Surfing and Meditation: A Love Story

Robinson, psyching down before his heat at J-Bay. Photo: Beatriz Ryder//World Surf League

The Inertia

Just before his matchup at the WSL Finals, the cameras panned to Jack Robinson. It was a sight surf fans had become used to. Robinson had each foot placed on the opposite thigh, eyes closed, and with thumbs touching index fingers. A few heats later on the cobbles, Griffin Colapinto adopted the Lotus position or Padmasana, attempting to drown out the noise of the 30,000 fans he had just recently whipped into a frenzy.

Over in Portugal on the same day, just before entering the water in the Final of the QS Pro Santa Cruz, Marco Mignot and Gatien Delahaye were filmed side-by-side, in the same position. Such was their concentration, I could have sworn both levitated into the lineup, rather than paddled.

It seems the love affair between surfing and meditation has finally gone mainstream. Five years ago, a typical pre-heat warm-up involved a surfer writhing on a large, inflated ball, stretching some industrial rubber bands whilst listening to loud heavy metal or rap through enlarged headphones. Now psyching down is the new psyching up.

Of course, Jack and Griff are just the latest, all be it highest profile, surfers using meditation to elevate the sport. With his 50-year-long commitment to yoga, Gerry Lopez has probably highlighted the benefits of meditation the loudest (in his own quiet way) and the longest. But Shaun Tomson, Cheyne Horan, Dave Rastovich, Dick Brewer, Tom Carroll, Greg Long and Taylor Knox, to name a few, have long used mindfulness and meditation regularly.

Knox credits the practice of Kelee meditation as life changing. After 10 years on tour, he started suffering from anxiety and depression. “Meditation prolonged my career for a decade. But the surfing was a by-product of how meditation helped my whole life,” Knox told Outside magazine at age 47. “I got to a point with training where I hit a plateau on the physical side of things. I was stagnant. So, I started learning about how the body follows the mind, and how, if you have a toxic mind frame, it doesn’t matter how much you work out. You still won’t be able to perform.”

Knox is still ripping and it could be argued that he is now the second-best 50-plus surfer in the world. He can be found running Kelee meditation and surf retreats, accompanied by Matt Griggs, Mick Fanning’s former coach.

Tom Carroll, too, embraced meditation more than 15 years ago. The two-time world champion, who came clean on his long-term drug addiction a few years ago, is a qualified, and much sought-after, Sattva meditation teacher.

“We discover that we have been reaching for resolution from external sources, which is ultimately impossible,” Tom said on his website, which offers personalized and online meditation, as well as weekly guided live-streamed sessions on his Instagram. “While it may appear that everything is okay, really, we know it is not. We begin to ask questions. The answers to these questions start to point within. This is where meditation fits in.”

Now the benefits of meditation are well established. It has been shown to improve stress resilience, reduce blood pressure, and ease anxiety. Carroll also believes surfers should be more open to meditation, and that the practice fits well with our sport.

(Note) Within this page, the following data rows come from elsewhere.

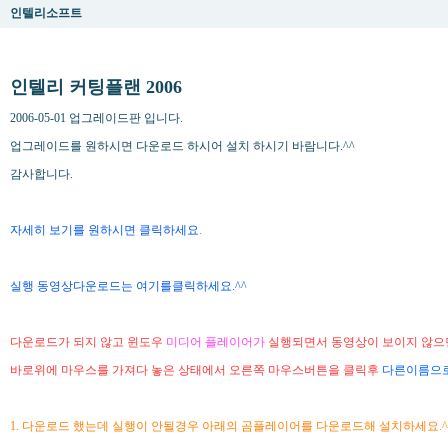
인텔리소프트
인텔리 커팅플랜 2006
2006-05-01 업그레이드판 입니다.
업그레이드를 원하시면 다운로드 하시어 설치 하시기 바람니다.^^
감사합니다.
자세히 보기
를 원하시면 클릭하세요
.
실행 동영상다운로드는 여기를클릭하세요.^^
다운로드가 되지 않고 윈도우
미디어 플레이어가
실행되면서 동영상이 보이지 않으
바로위에 마우스를 가져다 놓은 상태에서 오른쪽 마우스버튼을 클릭후
다른이름으
1. 다운로드 했는데 실행이 안될경우 아래의 곰플레이어를 다운로드해 설치하세요.^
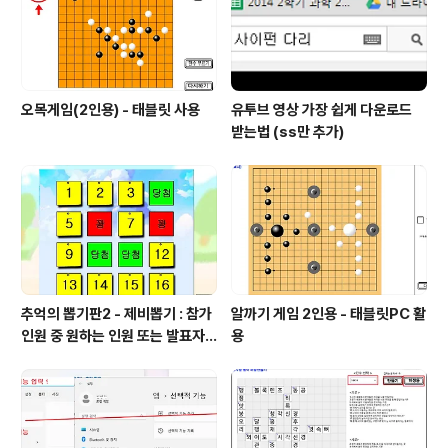
오목게임(2인용) - 태블릿 사용
유투브 영상 가장 쉽게 다운로드
받는법 (ss만 추가)
추억의 뽑기판2 - 제비뽑기 : 참가
알까기 게임 2인용 - 태블릿PC 활
인원 중 원하는 인원 또는 발표자
용
선정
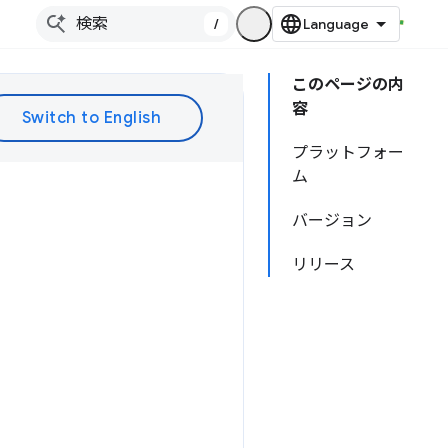
/
このページの内
容
プラットフォー
ム
バージョン
リリース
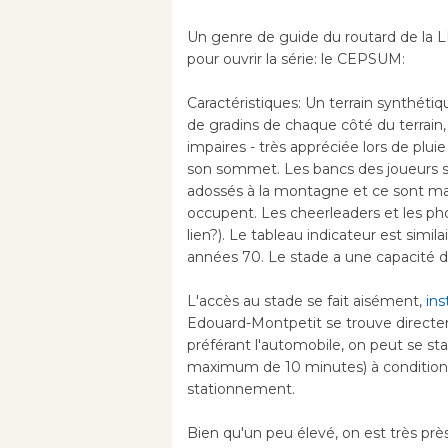
Un genre de guide du routard de la L
pour ouvrir la série: le CEPSUM:
Caractéristiques: Un terrain synthéti
de gradins de chaque côté du terrain,
impaires - très appréciée lors de plu
son sommet. Les bancs des joueurs so
adossés à la montagne et ce sont maj
occupent. Les cheerleaders et les phot
lien?). Le tableau indicateur est simi
années 70. Le stade a une capacité d'
L'accès au stade se fait aisément,
ins
Edouard-Montpetit se trouve direct
préférant l'automobile, on peut se st
maximum de 10 minutes) à condition 
stationnement.
Bien qu'un peu élevé, on est très prè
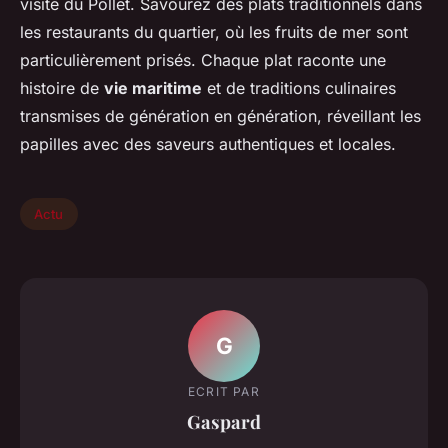
visite du Pollet. Savourez des plats traditionnels dans
les restaurants du quartier, où les fruits de mer sont
particulièrement prisés. Chaque plat raconte une
histoire de
vie maritime
et de traditions culinaires
transmises de génération en génération, réveillant les
papilles avec des saveurs authentiques et locales.
Actu
G
ECRIT PAR
Gaspard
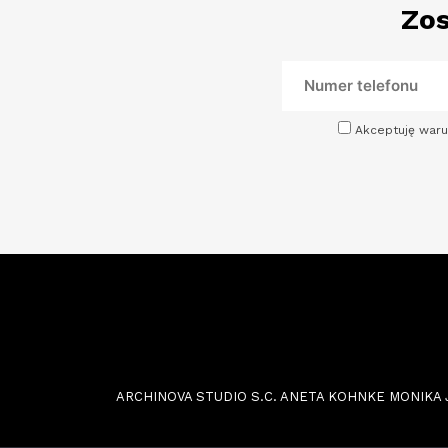
Zos
Akceptuję waru
ARCHINOVA STUDIO S.C. ANETA KOHNKE MONIKA JOŃC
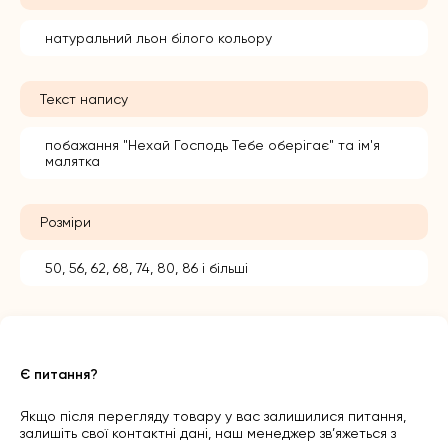
натуральний льон білого кольору
Текст напису
побажання "Нехай Господь Тебе оберігає" та ім'я
малятка
Розміри
50, 56, 62, 68, 74, 80, 86 і більші
Є питання?
Якщо після перегляду товару у вас залишилися питання,
залишіть свої контактні дані, наш менеджер зв’яжеться з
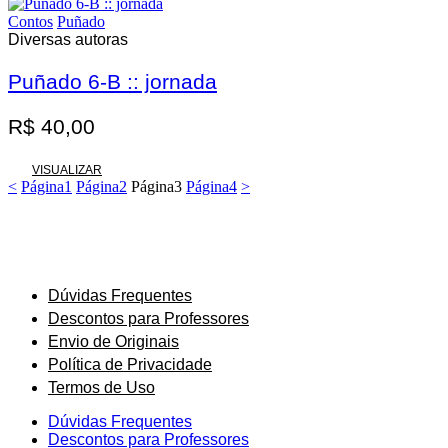
Contos
Puñado
Diversas autoras
Puñado 6-B :: jornada
R$
40,00
VISUALIZAR
<
Página
1
Página
2
Página
3
Página
4
>
Dúvidas Frequentes
Descontos para Professores
Envio de Originais
Política de Privacidade
Termos de Uso
Dúvidas Frequentes
Descontos para Professores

Surfing and Meditation: A Love Story

Griffin seemed much more at ease this year. Especially in spots like this. Photo: Beatriz Ryder//World Surf League


“Nature is about constant change and that is what gives us that feeling when our attention has been on a wave and we come in from the ocean,” said Carroll. “And back on land, we feel refreshed from that experience, so it is kind of like a from meditation.”

Robinson started of young with a keen interest in healthy food and diet, taught by his parents. By age 18, he was practicing yoga, which led to breathing exercises, or pranayama yoga. Meditation is a natural progression on that journey. “I initially was just trying to be a better athlete, but it just translates into everyday life. I couldn’t imagine life without it,” Robinson told The Inertia.

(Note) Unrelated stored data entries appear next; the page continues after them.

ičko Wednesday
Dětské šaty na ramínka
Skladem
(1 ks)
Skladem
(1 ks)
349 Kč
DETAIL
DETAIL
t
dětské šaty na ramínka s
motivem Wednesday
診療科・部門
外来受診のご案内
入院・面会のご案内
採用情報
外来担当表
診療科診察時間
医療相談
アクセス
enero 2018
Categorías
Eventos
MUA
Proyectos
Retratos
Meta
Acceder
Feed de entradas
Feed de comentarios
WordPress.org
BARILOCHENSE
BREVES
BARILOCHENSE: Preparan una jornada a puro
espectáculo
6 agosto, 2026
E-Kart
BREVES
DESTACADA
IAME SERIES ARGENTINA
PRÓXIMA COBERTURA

Colapinto has been a more recent convert, leaning heavily into Eastern philosophies of meditation and mindfulness. In a recent Instagram post just before the Finals, he wrote, “I’m deciding to let go of the attachment to an expected feeling. What’s most important is focusing on the little tiny details of our day right now. To practice Sadhana; a spiritual practice of life. Every moment is an opportunity to become closer to awareness. Awareness of what we are feeling, thinking, speaking, and so on.”

Colapinto said that he was not so much interested in the results and had decided to let go of the attachment to an expected feeling. That was perhaps helpful when he lost his first WSL Finals heat and with it the chance of a first world title. Robinson too failed at the first hurdle at Trestles and will no doubt have since meditated on what he could have done differently. And yet the pair of deep breathers won three CT events in 2023, finished in the top five and qualified for the Olympics. They showed how meditation has been a constant source of strength and stability. And how it can make you surf better.

“Surfing can be a path of happiness and when practiced together with yoga, it can bring great, long-term benefits,” said Lopez, in his latest movie, The Yin and Yang of Gerry Lopez. “Keep paddling, breathing through your nose and living with the Aloha spirit.”

Yes, there are much worse ways to live.